24.08.07 Heidelberg Mutter 1 Ein neugeborenes Baby fand ein Mitarbeiter des St. Josefskrankenhauses morgens - abgestellt in einem Körbchen auf der Zufahrt zur Klinik. Polizei: Aussetzung nicht strafbar: "Sie war sicher in einer psychischen Ausnahmesituation", sagte Polizeisprecher Harald Kurzer. Strafbares Verhalten könne der Frau nicht vorgeworfen werden, weil das Kind mit Bedacht so abgelegt worden sei, dass es in keine hilflose Lage gerate.
05.12.07 Berlin Mutter 1 Sie legte ihr Baby am Fuße eines Baumes ab, wickelte es in eine Tasche ein und wollte sich davonmachen: Die Polizei hat eine Frau in Berlin festgenommen, die ihr Neugeborenes in einer Grünanlage aussetzen wollte.

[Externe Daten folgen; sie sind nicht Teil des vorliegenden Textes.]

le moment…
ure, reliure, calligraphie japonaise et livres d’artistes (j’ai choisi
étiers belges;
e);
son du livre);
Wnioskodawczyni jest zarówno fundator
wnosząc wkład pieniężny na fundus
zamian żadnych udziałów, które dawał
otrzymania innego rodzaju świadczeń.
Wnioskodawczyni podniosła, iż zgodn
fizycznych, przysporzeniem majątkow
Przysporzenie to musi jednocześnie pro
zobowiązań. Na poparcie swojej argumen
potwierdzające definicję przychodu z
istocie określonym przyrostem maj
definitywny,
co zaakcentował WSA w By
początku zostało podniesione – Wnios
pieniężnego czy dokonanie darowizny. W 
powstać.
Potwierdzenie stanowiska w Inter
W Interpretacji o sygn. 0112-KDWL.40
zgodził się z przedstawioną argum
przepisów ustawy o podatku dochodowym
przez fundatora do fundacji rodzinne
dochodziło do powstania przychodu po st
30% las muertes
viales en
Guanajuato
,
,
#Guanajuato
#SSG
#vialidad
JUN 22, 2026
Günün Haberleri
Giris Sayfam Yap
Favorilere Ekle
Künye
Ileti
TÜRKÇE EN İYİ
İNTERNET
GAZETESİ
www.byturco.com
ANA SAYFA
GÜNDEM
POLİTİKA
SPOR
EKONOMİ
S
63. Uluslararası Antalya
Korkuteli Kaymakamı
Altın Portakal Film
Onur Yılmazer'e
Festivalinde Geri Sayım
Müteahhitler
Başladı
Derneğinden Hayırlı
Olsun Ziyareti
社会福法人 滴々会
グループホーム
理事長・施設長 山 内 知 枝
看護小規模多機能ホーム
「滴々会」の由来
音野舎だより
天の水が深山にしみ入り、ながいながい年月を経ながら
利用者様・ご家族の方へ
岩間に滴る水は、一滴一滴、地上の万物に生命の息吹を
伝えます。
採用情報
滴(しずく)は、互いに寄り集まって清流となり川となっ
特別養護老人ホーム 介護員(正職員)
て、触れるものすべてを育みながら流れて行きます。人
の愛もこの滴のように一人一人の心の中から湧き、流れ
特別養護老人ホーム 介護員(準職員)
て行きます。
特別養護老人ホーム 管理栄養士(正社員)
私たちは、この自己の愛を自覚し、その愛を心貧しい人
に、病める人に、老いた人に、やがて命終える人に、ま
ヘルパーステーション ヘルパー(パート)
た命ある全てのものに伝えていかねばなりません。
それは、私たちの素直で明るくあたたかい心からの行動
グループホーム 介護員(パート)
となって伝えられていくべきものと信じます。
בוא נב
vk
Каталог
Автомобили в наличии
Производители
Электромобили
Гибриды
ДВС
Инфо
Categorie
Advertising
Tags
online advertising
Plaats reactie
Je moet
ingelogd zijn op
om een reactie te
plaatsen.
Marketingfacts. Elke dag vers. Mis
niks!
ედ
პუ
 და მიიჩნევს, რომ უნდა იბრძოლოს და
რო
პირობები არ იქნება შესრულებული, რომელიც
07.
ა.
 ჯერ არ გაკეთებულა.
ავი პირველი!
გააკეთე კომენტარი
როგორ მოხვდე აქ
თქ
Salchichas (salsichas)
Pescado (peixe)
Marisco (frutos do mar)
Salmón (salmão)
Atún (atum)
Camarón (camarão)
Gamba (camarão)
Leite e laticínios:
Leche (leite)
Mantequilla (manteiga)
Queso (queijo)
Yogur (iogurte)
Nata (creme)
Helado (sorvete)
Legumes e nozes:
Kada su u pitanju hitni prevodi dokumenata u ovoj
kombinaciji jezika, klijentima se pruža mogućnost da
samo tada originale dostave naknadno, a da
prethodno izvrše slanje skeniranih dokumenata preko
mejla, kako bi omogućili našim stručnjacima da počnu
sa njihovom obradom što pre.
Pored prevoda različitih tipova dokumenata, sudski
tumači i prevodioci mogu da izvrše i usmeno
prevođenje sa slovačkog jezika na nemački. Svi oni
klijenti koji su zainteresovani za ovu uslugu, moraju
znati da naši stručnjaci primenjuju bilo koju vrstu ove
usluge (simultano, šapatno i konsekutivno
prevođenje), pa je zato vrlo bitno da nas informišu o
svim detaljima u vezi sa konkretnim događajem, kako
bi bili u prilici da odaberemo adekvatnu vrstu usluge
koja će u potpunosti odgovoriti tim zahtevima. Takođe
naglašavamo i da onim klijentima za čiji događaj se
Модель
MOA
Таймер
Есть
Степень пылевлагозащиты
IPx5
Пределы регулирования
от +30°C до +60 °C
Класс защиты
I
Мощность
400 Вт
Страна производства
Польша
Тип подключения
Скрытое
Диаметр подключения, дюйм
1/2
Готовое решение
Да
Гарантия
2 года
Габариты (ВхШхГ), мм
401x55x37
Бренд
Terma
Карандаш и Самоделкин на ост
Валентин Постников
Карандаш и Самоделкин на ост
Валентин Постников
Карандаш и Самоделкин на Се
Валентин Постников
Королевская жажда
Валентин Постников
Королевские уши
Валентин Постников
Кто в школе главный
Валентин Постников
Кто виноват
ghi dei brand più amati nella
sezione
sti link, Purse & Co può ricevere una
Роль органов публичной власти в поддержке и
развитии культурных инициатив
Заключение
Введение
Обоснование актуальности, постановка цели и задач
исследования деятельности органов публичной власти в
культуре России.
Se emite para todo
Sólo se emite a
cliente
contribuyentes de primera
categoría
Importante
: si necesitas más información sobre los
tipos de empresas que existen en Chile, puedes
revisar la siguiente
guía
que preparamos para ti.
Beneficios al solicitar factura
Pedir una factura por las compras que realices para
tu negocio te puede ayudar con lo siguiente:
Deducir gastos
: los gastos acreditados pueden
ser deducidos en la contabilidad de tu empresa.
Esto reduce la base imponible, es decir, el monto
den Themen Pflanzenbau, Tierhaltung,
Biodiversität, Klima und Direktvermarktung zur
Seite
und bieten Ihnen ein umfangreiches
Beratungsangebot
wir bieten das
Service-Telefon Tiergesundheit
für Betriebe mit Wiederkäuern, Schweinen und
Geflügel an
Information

Ein Zeuge hatte die Beamten alarmiert. Ermittlungen ergaben, dass die 26-Jährige zusammen mit dem Kind aus einem Krankenhaus verschwunden war, in dem sie wenige Tage zuvor entbunden hatte. Die Frau sollte einem Richter zum Erlass eines Haftbefehls vorgeführt werden. Das Baby wurde vom Jugendamt in Obhut genommen.